# Kein DTS oder Dolby Digital über HDMI



## Gepettox (22. Dezember 2013)

*Kein DTS oder Dolby Digital über HDMI*

Servus

ich habe meinen PC an einem Yamaha HTR-4065 5.1 AV-Receiver über ein HDMI 1.4a Kabel angestöpselt. Nun ist es egal welche Audisource ich abspiele der Receiver gibt nur PCM wieder obwohl die Source z.B eine DTS Tonspur ist. Oder besser gesagt der PC gibt nur PCM über die HDMI Büchse aus. Habe schon so ziemlich alle Player und Codecpacks getestet doch es bleibt bei PCM. Auch Treiber habe ich scho gefühlte 100 getestet alles ohne Erfolg.

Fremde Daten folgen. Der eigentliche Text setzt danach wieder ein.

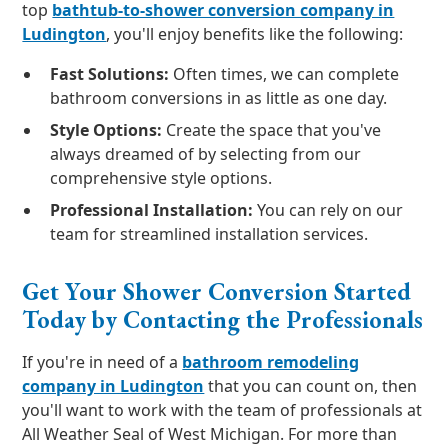
top
bathtub-to-shower conversion company in
Ludington
, you'll enjoy benefits like the following:
Fast Solutions:
Often times, we can complete
bathroom conversions in as little as one day.
Style Options:
Create the space that you've
always dreamed of by selecting from our
comprehensive style options.
Professional Installation:
You can rely on our
team for streamlined installation services.
Get Your Shower Conversion Started
Today by Contacting the Professionals
If you're in need of a
bathroom remodeling
company in Ludington
that you can count on, then
you'll want to work with the team of professionals at
All Weather Seal of West Michigan. For more than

Bevor ich meinen PC neu aufgesetzt habe hat alles einwandfrei funktioniert. Wenn DTS abgespielt worden ist hat der Receiver auch DTS angezeigt usw.

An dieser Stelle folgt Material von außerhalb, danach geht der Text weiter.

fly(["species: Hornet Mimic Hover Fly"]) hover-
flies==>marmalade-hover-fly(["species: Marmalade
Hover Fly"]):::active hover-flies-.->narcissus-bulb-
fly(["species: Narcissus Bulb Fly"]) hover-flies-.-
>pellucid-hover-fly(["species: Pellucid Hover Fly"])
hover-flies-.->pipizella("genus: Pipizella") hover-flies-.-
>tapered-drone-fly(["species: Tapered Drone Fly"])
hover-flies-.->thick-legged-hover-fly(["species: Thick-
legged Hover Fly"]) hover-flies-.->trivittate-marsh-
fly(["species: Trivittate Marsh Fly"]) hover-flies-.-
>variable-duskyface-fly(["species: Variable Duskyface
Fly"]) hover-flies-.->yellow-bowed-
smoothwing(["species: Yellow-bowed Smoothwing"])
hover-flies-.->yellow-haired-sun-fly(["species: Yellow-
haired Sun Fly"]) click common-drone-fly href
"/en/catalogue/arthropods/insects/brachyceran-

Eigentlich wäre es mir egal ob nun DTS oder DD oder sonst was wiedergegeben wird aber ich bilde mir ein das der PCM Klang besch.... ist. Zumal muss ich zugeben habe ich keine ahnung was PCM überhaupt ist, doch gefühlt hört es sich einfach schlechter als DTS oder DD an.

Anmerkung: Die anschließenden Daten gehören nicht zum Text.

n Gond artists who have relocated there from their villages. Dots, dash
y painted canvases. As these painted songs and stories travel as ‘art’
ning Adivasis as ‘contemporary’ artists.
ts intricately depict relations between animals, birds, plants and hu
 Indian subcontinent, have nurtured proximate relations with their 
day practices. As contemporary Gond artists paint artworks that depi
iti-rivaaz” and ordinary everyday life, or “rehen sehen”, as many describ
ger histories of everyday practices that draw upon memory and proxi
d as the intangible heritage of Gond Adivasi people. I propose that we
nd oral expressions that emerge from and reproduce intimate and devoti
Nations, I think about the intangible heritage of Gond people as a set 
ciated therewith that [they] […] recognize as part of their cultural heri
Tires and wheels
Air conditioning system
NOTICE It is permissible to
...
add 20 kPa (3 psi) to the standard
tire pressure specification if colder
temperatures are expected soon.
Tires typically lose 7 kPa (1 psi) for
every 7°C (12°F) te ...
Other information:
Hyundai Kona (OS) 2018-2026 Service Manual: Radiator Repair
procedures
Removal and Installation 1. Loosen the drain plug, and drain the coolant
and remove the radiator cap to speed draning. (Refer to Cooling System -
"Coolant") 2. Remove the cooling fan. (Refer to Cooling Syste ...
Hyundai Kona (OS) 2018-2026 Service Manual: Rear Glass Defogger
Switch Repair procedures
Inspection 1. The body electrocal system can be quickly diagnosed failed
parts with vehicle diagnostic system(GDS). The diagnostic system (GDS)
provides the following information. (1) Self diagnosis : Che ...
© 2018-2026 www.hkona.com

Das HDMI Kabel ist an meiner HD 7870 Ghz angesteckt.

Kenne mich leider in Sachen Audio nicht so gut aus. Genauso wenig habe ich Ahnung von den verscheidenen digitalen Audioformaten deswegen stelle ich meine Frage einfach mal hier rein^^

Danke euch schonmal

MFG


----------



## BloodySuicide (22. Dezember 2013)

*AW: Kein DTS oder Dolby Digital über HDMI*

Schon XBMC oder MediaPlayer Classic Home Cinema probiert?


----------



## Rho (22. Dezember 2013)

*AW: Kein DTS oder Dolby Digital über HDMI*

Damit der AVR DTS/DD dekodieren kann musst du dafür jeweils Bitstreaming aktivieren, da ansonsten der von dir verwendete Player bzw. Audio-Decoder diese Aufgabe übernimmt und der AVR das bereits dekodierte Audiosignal als unkomprimiertes PCM-Signal bekommt. Wie das Bitstreaming konkret aktiviert wird, hängt ganz von dem von dir verwendeten Player/Decoder ab. Bei LAV sieht das z.B. folgendermaßen aus:




			Dieser Inhalt steht nur eingeloggten Mitgliedern zur Verfügung.
        



Dass sich PCM deiner Meinung nach schlechter anhört, liegt übrigens nur an dem von dir verwendeten Decoder bzw. dessen Einstellungen und nicht etwa an PCM an sich.


----------



## Gepettox (22. Dezember 2013)

BloodySuicide schrieb:


> Schon XBMC oder MediaPlayer Classic Home Cinema probiert?



Jo schon alles getestet.

 Das mit dem bitstream wusste ich nicht.  Werde da später gleich mal suchen wo ich diese Einstellung im mpc finde und berichten.  Danke schonmal


----------



## OctoCore (22. Dezember 2013)

*AW: Kein DTS oder Dolby Digital über HDMI*

PCM ist grundsätzlich besser als DD oder DTS - denn die beiden letzteren sind verlustbehaftete komprimierte Audiostreams.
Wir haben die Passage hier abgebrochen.